» Work order
Among the lines below, output only those between the line holding "Κυριάκου Μητσοτάκη" and the line holding "Bande latérale", inclusive, exactly as written and with no pictures.

/---

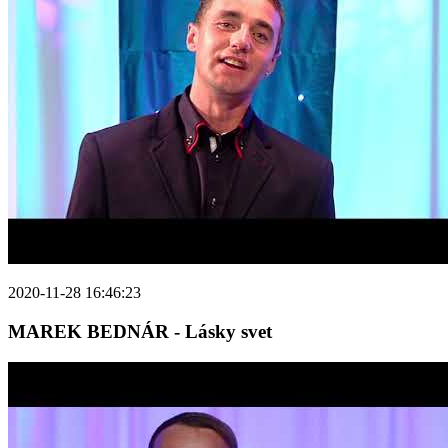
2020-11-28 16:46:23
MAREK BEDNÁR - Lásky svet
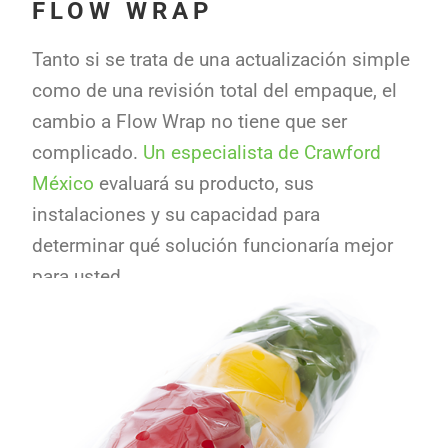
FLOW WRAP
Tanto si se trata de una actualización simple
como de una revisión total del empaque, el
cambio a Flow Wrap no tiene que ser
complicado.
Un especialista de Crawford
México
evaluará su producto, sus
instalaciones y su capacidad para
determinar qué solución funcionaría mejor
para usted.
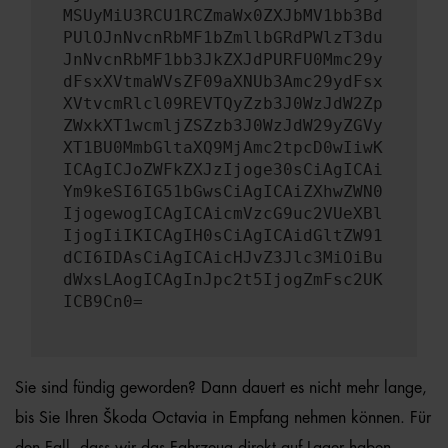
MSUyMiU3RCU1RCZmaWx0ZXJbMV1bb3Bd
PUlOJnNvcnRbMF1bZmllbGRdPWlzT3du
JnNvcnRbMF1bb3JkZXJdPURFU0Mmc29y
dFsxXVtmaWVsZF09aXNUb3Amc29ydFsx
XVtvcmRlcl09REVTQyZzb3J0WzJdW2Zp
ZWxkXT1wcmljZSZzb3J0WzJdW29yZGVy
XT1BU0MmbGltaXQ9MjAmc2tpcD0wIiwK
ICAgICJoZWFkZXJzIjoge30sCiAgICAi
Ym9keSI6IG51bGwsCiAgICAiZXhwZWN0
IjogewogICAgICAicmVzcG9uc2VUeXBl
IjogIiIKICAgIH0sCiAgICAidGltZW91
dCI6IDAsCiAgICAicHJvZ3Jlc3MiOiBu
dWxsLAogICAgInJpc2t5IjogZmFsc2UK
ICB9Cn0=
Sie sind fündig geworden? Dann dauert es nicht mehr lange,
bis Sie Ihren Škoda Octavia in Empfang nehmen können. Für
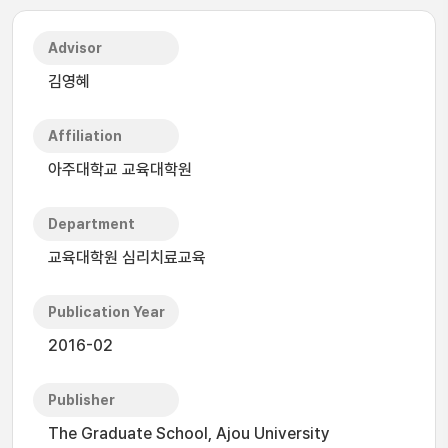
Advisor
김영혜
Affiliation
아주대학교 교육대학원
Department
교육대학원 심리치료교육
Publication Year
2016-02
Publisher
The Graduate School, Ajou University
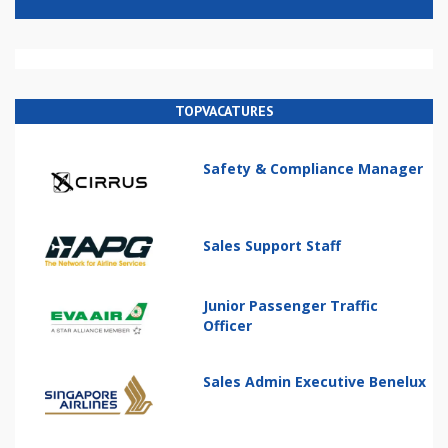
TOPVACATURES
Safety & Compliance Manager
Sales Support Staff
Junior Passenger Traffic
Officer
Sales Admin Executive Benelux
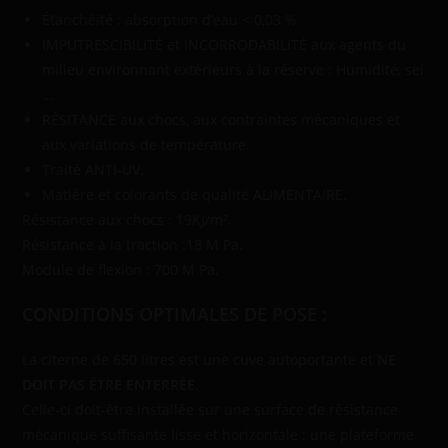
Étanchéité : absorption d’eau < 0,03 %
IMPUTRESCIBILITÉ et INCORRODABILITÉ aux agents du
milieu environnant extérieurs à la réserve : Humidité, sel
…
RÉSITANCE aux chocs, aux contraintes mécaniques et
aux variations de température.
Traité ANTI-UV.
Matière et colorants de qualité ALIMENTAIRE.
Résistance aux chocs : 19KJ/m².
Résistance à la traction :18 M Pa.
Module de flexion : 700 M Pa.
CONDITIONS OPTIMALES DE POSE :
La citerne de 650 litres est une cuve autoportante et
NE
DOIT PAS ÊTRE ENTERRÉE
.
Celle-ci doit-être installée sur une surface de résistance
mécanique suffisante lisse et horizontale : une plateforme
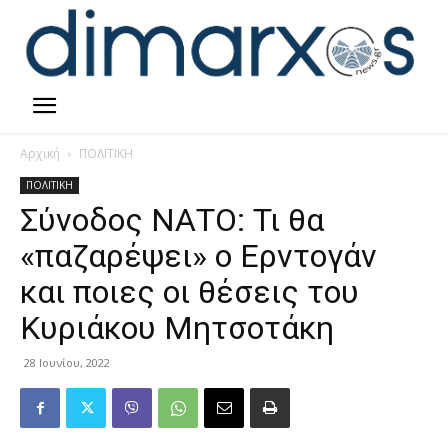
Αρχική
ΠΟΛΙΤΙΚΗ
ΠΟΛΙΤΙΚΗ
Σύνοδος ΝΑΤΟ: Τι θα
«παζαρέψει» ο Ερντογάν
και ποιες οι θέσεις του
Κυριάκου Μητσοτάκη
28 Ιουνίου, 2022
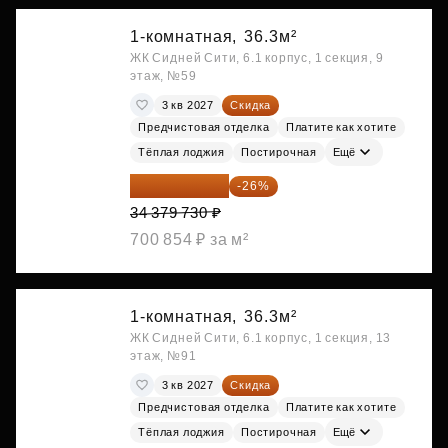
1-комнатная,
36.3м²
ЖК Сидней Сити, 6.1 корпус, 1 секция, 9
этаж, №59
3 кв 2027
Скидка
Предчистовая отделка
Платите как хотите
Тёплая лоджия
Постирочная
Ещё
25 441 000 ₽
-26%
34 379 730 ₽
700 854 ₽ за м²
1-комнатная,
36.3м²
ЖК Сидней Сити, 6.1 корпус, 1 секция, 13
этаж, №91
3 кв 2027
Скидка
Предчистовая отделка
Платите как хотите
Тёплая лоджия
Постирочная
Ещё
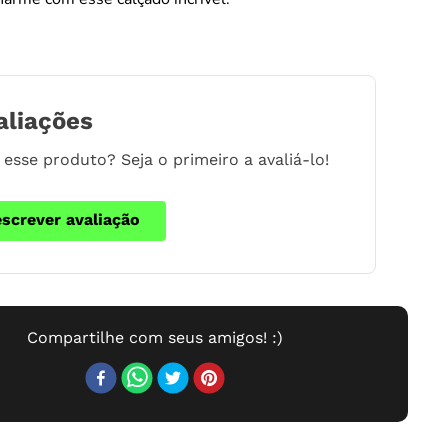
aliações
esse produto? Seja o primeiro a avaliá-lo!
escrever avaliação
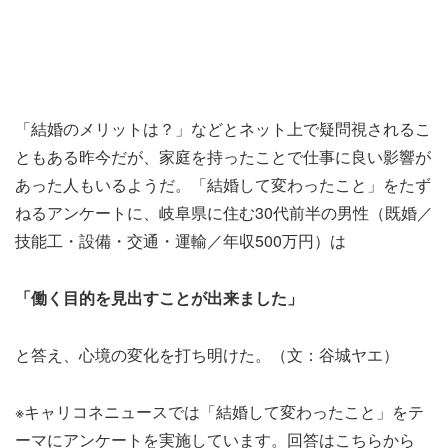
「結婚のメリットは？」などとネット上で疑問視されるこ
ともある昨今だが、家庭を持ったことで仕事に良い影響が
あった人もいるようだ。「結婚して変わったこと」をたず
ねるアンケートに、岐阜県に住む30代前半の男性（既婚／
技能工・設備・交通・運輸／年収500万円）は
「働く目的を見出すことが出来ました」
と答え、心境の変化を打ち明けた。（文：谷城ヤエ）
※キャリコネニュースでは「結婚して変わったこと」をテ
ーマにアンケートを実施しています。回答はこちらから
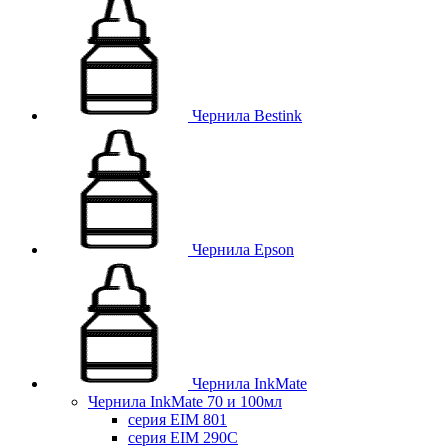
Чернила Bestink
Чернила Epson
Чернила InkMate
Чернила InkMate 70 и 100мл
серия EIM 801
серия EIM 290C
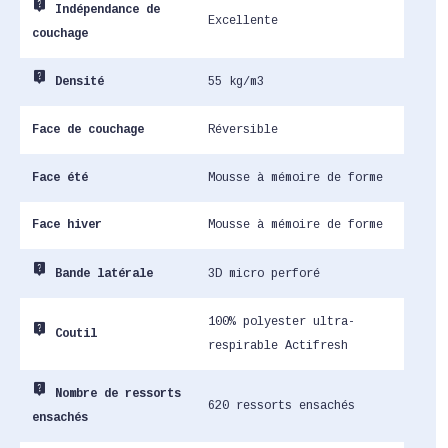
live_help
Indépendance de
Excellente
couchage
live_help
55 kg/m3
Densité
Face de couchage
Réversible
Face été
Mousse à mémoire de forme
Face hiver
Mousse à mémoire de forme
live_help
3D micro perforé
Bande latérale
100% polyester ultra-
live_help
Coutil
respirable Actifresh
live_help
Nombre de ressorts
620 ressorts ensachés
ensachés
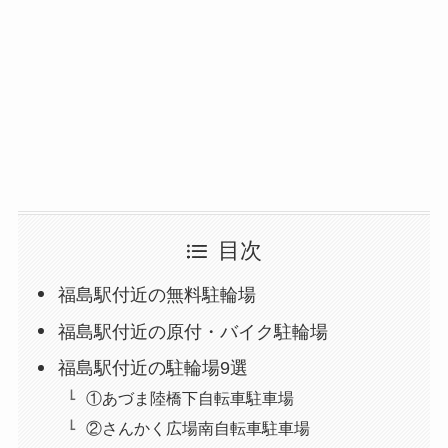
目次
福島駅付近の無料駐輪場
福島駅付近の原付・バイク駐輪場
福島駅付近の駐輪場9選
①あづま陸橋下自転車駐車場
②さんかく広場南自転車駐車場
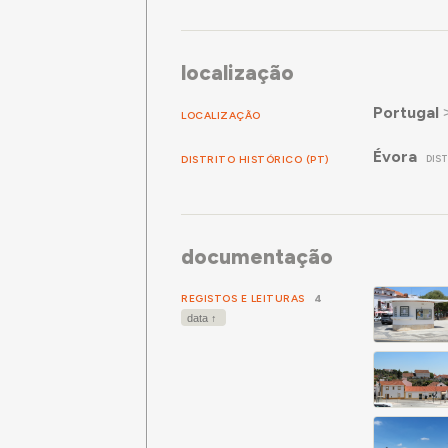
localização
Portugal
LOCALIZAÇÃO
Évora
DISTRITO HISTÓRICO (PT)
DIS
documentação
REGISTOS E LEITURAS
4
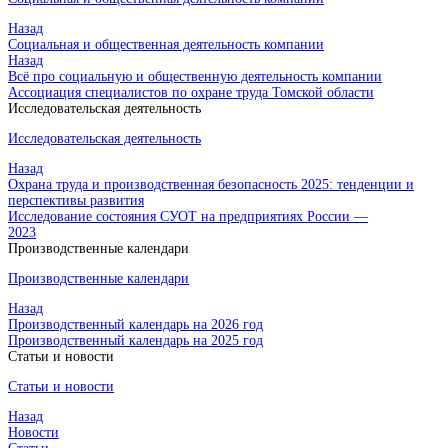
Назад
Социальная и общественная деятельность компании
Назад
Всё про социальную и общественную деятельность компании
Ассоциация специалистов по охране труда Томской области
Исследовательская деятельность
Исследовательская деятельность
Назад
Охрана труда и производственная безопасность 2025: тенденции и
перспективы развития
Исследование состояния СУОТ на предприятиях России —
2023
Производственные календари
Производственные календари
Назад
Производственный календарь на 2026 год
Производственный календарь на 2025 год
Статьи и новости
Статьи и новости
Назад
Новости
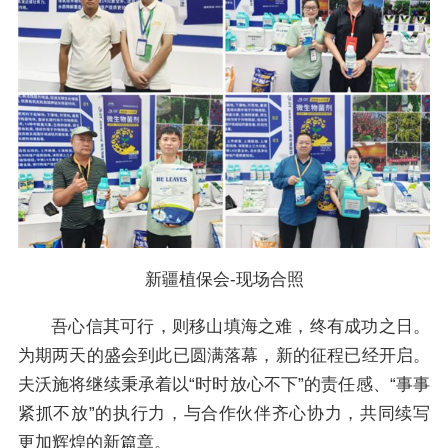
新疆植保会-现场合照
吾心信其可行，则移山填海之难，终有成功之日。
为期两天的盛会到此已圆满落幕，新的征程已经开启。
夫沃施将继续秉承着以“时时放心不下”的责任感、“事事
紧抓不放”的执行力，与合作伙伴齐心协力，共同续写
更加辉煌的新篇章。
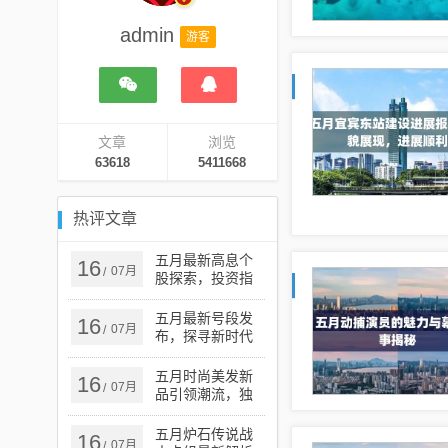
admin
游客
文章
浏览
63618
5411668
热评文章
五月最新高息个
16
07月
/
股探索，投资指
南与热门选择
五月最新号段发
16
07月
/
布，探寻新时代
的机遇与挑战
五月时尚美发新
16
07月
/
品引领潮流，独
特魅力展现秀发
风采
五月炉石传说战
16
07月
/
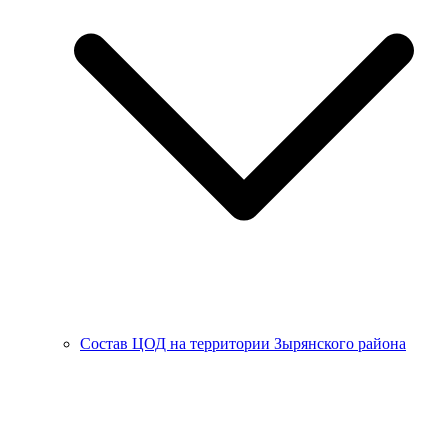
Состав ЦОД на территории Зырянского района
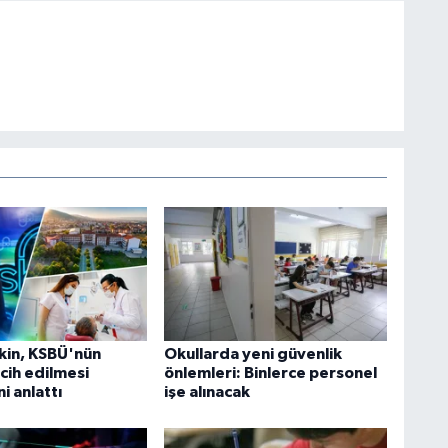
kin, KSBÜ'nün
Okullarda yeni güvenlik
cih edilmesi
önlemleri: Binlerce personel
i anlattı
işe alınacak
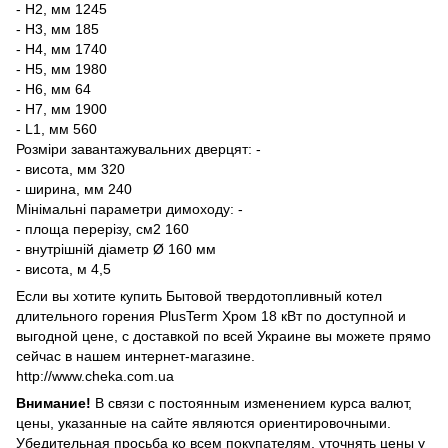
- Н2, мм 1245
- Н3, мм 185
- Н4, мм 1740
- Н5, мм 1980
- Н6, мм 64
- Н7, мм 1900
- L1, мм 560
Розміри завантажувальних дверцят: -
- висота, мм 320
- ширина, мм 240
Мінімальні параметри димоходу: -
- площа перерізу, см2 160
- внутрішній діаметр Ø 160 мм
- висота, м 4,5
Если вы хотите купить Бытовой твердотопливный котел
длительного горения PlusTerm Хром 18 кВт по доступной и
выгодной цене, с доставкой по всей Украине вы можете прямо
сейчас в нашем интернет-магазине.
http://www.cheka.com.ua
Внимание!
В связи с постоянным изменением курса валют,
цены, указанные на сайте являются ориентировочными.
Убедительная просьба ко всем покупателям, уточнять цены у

\---

» Answer space
Κυριάκου Μητσοτάκη
28 Ιουνίου, 2022
1-комнатная,
36.3м²
ЖК Сидней Сити, 6.1 корпус, 1 секция, 9
этаж, №59
3 кв 2027
Скидка
Предчистовая отделка
Платите как хотите
Тёплая лоджия
Постирочная
Ещё
25 441 000 ₽
-26%
34 379 730 ₽
700 854 ₽ за м²
1-комнатная,
36.3м²
ЖК Сидней Сити, 6.1 корпус, 1 секция, 13
этаж, №91
3 кв 2027
Скидка
Предчистовая отделка
Платите как хотите
Тёплая лоджия
Постирочная
Ещё
aliações
esse produto? Seja o primeiro a avaliá-lo!
escrever avaliação
「結婚のメリットは？」などとネット上で疑問視されるこ
ともある昨今だが、家庭を持ったことで仕事に良い影響が
あった人もいるようだ。「結婚して変わったこと」をたず
ねるアンケートに、岐阜県に住む30代前半の男性（既婚／
技能工・設備・交通・運輸／年収500万円）は
「働く目的を見出すことが出来ました」
と答え、心境の変化を打ち明けた。（文：谷城ヤエ）
※キャリコネニュースでは「結婚して変わったこと」をテ
ーマにアンケートを実施しています。回答はこちらから
Чернила Bestink
Чернила Epson
Чернила InkMate
Чернила InkMate 70 и 100мл
серия EIM 801
серия EIM 290C
live_help
Indépendance de
Excellente
couchage
live_help
55 kg/m3
Densité
Face de couchage
Réversible
Face été
Mousse à mémoire de forme
Face hiver
Mousse à mémoire de forme
live_help
3D micro perforé
Bande latérale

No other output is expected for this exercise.